Stored items
○ ○ ○ ○ ○ ○ ○

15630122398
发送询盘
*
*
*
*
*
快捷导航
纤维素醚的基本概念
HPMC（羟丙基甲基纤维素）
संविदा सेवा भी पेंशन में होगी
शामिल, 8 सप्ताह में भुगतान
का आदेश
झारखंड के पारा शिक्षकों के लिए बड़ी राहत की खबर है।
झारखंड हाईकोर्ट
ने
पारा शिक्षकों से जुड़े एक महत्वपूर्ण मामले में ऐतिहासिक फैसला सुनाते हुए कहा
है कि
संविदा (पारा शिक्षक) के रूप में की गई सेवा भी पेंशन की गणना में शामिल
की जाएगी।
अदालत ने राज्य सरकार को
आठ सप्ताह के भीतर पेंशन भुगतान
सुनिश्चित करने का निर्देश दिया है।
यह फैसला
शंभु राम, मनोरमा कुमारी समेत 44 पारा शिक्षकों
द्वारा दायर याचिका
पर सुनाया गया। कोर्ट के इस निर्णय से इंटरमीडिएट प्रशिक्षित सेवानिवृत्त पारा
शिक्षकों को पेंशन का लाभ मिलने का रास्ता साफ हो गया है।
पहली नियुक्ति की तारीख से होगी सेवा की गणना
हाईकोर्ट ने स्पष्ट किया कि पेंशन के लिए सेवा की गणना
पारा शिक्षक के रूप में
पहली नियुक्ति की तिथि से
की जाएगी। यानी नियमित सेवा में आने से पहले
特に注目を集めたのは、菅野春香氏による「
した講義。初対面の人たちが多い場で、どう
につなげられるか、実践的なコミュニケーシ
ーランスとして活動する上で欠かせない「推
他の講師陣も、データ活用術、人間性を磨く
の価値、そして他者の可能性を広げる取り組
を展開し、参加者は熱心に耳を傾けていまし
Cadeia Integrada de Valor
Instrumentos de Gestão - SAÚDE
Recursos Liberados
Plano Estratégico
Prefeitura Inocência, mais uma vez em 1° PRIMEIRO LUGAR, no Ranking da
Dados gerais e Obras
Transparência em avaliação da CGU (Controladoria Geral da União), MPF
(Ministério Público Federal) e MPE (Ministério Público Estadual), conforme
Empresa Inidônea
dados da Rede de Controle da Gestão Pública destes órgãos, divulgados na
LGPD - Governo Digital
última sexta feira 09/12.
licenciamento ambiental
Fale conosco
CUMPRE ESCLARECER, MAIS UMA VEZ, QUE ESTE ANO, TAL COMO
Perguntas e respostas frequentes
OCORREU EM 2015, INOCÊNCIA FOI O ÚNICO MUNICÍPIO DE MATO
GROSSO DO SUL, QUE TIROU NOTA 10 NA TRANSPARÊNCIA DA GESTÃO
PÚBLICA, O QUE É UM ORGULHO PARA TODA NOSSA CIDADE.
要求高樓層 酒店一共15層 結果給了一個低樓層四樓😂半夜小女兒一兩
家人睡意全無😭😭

○ ○ ○ ○ ○ ○ ○

Try it:
Begin at the line that has "संविदा सेवा भी पेंशन में होगी" in the entries above; stop after the line that has "द्वारा दायर याचिका". Transcribe exactly those lines and no others.

Result for this exercise:
संविदा सेवा भी पेंशन में होगी
शामिल, 8 सप्ताह में भुगतान
का आदेश
झारखंड के पारा शिक्षकों के लिए बड़ी राहत की खबर है।
झारखंड हाईकोर्ट
ने
पारा शिक्षकों से जुड़े एक महत्वपूर्ण मामले में ऐतिहासिक फैसला सुनाते हुए कहा
है कि
संविदा (पारा शिक्षक) के रूप में की गई सेवा भी पेंशन की गणना में शामिल
की जाएगी।
अदालत ने राज्य सरकार को
आठ सप्ताह के भीतर पेंशन भुगतान
सुनिश्चित करने का निर्देश दिया है।
यह फैसला
शंभु राम, मनोरमा कुमारी समेत 44 पारा शिक्षकों
द्वारा दायर याचिका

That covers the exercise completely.